In the two-day nationwide emergency opinion poll conducted after the new imperial era name was unveiled Monday, 73.7 percent said they liked the name, which the government interprets as "beautiful harmony," while 15.7 percent did not.
Around 85 percent viewed positively the government's choice of a name from a Japanese classic, rather than a Chinese source, for the first time in the history of "gengo" imperial era names, which date back to the 7th century.
Imperial era names, which originated in China, are used in official documents and certificates including drivers' licenses, though the Gregorian calendar is also widely used.
Reiwa, Japan's 248th gengo, is composed of two Chinese characters -- "rei" meaning "good" or "auspicious" and "wa" meaning "harmony" or "peace. But "rei" is more commonly used to denote "command" and some gengo experts were surprised by the use of the character.
Among the respondents who liked Reiwa, 35.6 percent said it suits the "new age" and 35.5 percent liked how it sounds.
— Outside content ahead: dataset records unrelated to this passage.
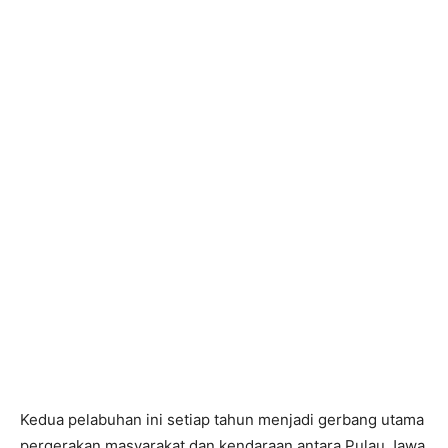
Kedua pelabuhan ini setiap tahun menjadi gerbang utama
pergerakan masyarakat dan kendaraan antara Pulau Jawa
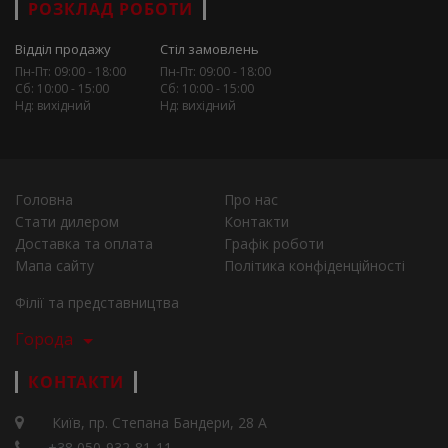
РОЗКЛАД РОБОТИ
Відділ продажу
Стіл замовлень
Пн-Пт: 09:00 - 18:00
Пн-Пт: 09:00 - 18:00
Сб: 10:00 - 15:00
Сб: 10:00 - 15:00
Нд: вихідний
Нд: вихідний
Головна
Про нас
Стати дилером
Контакти
Доставка та оплата
Графік роботи
Мапа сайту
Політика конфіденційності
Філії та представництва
Города
КОНТАКТИ
Київ, пр. Степана Бандери, 28 А
+38 050-932-81-11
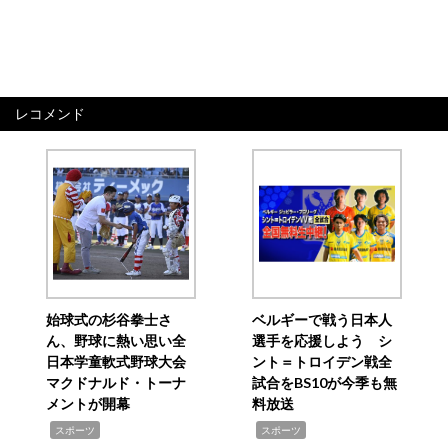
レコメンド
始球式の杉谷拳士さ
ベルギーで戦う日本人
ん、野球に熱い思い全
選手を応援しよう シ
日本学童軟式野球大会
ント＝トロイデン戦全
マクドナルド・トーナ
試合をBS10が今季も無
メントが開幕
料放送
,
,
スポーツ
スポーツ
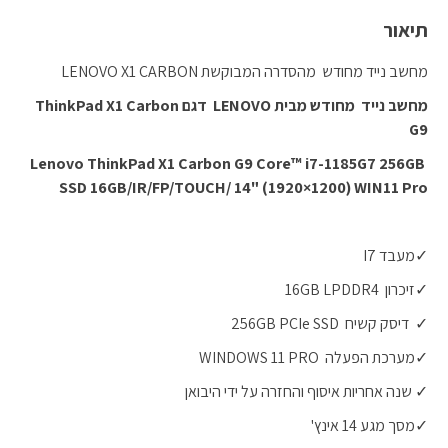
תיאור
מחשב נייד מחודש מהסדרה המבוקשת LENOVO X1 CARBON
מחשב נייד מחודש מבית
LENOVO
דגם
ThinkPad X1 Carbon
G9
Lenovo ThinkPad X1 Carbon G9 Core™ i7-1185G7 256GB
SSD 16GB/IR/FP/TOUCH/ 14" (1920×1200) WIN11 Pro
✓מעבד I7
✓זיכרון 16GB LPDDR4
✓ דיסק קשיח 256GB PCIe SSD
✓מערכת הפעלה WINDOWS 11 PRO
✓ שנה אחריות איסוף והחזרה על ידי היבואן
✓מסך מגע 14 אינץ'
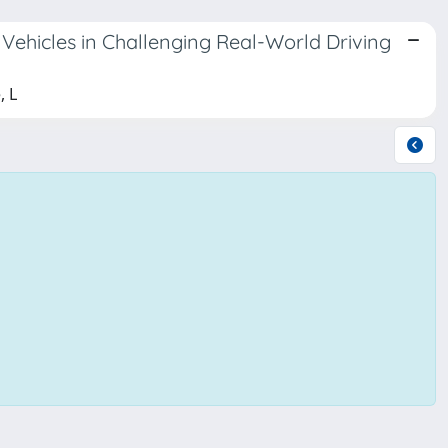
Vehicles in Challenging Real-World Driving
, L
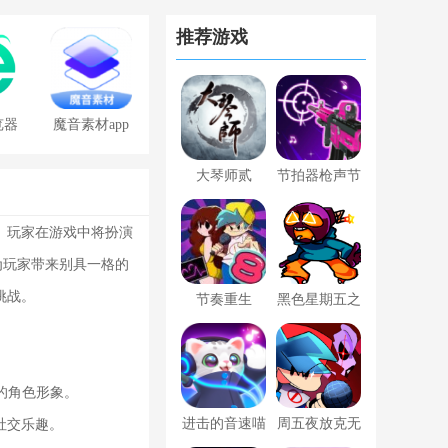
推荐游戏
览器
魔音素材app
免费版
大琴师贰
节拍器枪声节
奏
。玩家在游戏中将扮演
为玩家带来别具一格的
挑战。
节奏重生
黑色星期五之
夜潮流版
。
的角色形象。
进击的音速喵
周五夜放克无
社交乐趣。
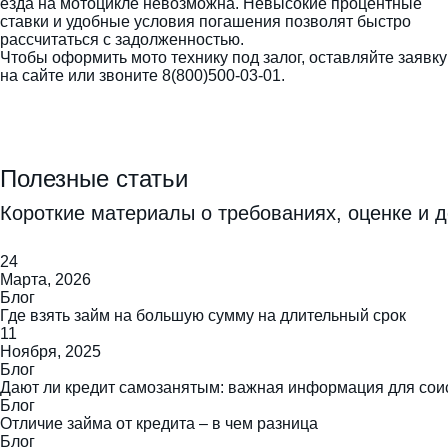
езда на мотоцикле невозможна. Невысокие процентные
ставки и удобные условия погашения позволят быстро
рассчитаться с задолженностью.
Чтобы оформить мото технику под залог, оставляйте заявку
на сайте или звоните 8(800)500-03-01.
Полезные статьи
Короткие материалы о требованиях, оценке и д
24
Марта, 2026
Блог
Где взять займ на большую сумму на длительный срок
11
Ноября, 2025
Блог
Дают ли кредит самозанятым: важная информация для сои
Блог
Отличие займа от кредита – в чем разница
Блог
Among those who did not like the name, 42.1 percent they did not like the Chinese characters of which it is composed and 38.0 percent said they did not like how it sounds.
Asked whether they would prefer to use the new gengo or the Gregorian calendar on a daily basis and at work, 45.1 percent said they want to use both, 34.0 percent chose the Gregorian calendar and 18.8 percent preferred the gengo era calendar.
Abe, who held a press conference and appeared on TV programs to explain the new era name, saw his Cabinet's support rate rise from 43.3 percent in the previous survey conducted in March.
The disapproval rate stood at 32.4 percent, down from 40.9 percent.
Around 54 percent of those surveyed, meanwhile, said they opposed the Liberal Democratic Party changing its rule to allow Abe to serve another term as party president after his third term expires in September 2021.
The issue emerged last month after some party heavyweights hinted at the possibility, but the prime minister said he will not seek another term.
The survey covered 745 randomly selected households with eligible voters as well as 1,232 mobile phone numbers, obtaining responses from 521 and 519 people, respectively.